I’ve always been quite an active person, played lots of sport at school, college and into adulthood, as well as enjoying going to the gym! Some 22 years ago, one evening I was bored at home and signed up for an evening class to do my level one fitness instructor qualification at the local college, after the first session I was totally hooked and over the following 2 years, I did all the courses required to become a fully qualified personal trainer (20 years ago, now that does make me feel old, as I can still vividly remember some of the courses I did). Once qualified, I switched careers and got a job in the fitness industry for around 4 years. Since then I’ve been a regular at my local gym and 7 years ago I discovered CrossFit which I love too, although over the past few years I’ve had a love/hate relationship with it as it is equally mentally challenging as it is physically. And more recently I’ve taken a shine to open/cold water swimming too.
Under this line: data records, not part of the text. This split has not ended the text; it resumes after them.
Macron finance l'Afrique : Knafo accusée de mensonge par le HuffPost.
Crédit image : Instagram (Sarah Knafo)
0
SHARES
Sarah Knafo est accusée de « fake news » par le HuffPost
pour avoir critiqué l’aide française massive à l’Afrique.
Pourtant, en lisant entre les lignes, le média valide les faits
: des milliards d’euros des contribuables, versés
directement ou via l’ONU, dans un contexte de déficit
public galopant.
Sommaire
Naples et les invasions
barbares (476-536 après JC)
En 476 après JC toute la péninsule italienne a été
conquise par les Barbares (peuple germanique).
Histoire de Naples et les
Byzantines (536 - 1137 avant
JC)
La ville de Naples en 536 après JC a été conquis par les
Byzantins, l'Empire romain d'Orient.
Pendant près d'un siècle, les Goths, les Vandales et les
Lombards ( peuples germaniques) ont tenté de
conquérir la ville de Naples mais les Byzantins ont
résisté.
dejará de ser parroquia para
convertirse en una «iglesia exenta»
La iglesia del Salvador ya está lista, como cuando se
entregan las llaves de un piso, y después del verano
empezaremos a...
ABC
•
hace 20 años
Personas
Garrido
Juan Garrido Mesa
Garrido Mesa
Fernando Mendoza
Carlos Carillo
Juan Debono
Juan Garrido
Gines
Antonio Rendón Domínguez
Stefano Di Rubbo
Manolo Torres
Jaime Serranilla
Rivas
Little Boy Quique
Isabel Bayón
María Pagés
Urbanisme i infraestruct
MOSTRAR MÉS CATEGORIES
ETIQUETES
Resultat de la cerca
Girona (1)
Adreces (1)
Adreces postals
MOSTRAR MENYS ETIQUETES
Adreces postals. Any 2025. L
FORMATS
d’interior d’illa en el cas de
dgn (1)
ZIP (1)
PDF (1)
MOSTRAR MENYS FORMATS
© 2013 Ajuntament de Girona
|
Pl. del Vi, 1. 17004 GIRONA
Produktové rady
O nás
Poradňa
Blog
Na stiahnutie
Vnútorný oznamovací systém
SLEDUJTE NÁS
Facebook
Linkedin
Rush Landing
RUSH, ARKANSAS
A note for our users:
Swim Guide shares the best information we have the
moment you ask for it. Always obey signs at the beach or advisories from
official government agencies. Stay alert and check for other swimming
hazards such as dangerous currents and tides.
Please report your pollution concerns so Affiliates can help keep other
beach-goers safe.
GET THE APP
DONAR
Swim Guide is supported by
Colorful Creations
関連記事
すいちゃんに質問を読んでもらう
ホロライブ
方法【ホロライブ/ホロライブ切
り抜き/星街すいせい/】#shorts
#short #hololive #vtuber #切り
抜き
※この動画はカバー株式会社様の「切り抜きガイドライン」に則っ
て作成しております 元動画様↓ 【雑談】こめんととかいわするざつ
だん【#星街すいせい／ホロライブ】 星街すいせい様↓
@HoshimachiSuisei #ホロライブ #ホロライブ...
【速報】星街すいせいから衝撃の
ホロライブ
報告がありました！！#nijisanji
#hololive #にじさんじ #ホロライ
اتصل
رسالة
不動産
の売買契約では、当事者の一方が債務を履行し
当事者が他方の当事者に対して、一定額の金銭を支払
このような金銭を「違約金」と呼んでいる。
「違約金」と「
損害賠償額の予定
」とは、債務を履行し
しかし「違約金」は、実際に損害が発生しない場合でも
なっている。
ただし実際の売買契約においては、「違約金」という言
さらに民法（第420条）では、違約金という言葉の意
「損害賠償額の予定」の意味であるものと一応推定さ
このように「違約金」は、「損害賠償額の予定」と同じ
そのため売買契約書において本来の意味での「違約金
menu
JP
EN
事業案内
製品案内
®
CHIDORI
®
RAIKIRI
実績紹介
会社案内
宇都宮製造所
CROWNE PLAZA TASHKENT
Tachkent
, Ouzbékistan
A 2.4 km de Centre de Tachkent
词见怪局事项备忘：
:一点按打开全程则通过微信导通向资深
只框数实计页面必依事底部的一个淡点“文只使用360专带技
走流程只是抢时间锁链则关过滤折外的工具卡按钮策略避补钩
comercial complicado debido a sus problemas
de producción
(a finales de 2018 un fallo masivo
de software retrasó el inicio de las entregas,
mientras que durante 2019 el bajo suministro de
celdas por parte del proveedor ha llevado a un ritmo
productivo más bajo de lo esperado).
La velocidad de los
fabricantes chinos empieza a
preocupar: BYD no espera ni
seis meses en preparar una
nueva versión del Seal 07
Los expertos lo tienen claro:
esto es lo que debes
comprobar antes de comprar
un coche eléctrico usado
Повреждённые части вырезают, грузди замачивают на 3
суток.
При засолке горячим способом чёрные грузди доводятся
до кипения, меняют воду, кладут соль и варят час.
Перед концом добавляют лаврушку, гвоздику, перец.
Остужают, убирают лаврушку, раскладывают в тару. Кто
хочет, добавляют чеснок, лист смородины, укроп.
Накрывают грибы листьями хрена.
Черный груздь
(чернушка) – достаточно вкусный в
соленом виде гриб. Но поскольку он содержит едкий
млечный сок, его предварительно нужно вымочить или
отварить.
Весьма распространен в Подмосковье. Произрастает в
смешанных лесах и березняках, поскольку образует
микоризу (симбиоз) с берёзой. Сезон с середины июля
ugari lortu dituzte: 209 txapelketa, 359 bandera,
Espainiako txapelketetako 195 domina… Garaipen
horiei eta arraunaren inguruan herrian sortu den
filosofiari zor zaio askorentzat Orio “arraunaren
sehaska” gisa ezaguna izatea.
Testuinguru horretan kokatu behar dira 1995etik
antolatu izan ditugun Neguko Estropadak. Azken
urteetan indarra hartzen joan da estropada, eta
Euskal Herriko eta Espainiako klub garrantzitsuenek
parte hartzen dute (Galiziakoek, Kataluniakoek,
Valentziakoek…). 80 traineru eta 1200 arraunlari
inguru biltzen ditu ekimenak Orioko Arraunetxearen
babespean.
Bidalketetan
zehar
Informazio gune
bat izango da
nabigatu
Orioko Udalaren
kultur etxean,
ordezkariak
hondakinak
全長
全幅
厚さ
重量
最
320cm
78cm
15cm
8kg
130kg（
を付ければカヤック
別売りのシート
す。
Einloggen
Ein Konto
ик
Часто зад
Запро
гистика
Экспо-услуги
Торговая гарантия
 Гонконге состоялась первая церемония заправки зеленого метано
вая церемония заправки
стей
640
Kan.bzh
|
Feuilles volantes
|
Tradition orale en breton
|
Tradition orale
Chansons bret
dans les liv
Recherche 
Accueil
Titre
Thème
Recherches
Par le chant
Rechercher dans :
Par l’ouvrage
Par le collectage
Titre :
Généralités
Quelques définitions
During the UK lockdown of 2020, I really enjoyed exercising at home, I have a few weights and used what I had to hand as well as the local area to run around and got into a great routine and by mid Aug 2020 I was in great shape and felt amazing. Since then something has gone awry as I’ve completely lost all motivation to exercise which is totally unlike me as I love it.
I know it will come back at some point, just not sure when! I am hoping soon as I feel like the clock is really ticking now as I move to the half way point of my 365 transformation challenge. I’ve learnt over the many years I’ve been actively doing personal development that barrating myself for not doing exercise isn’t helpful so I will be gentle with myself and just allow this period of inactivity to happen and just accept it (as hard as it is to do that as I know I will definitely feel better being active but I simply won’t force myself – there is a time when I do force myself to exercise, this isn’t one of those times).
This lack of motivation is playing on my mind a lot at the moment so will probably speak to someone about it to see if I can shift the thoughts away as I really don’t know what is stopping me!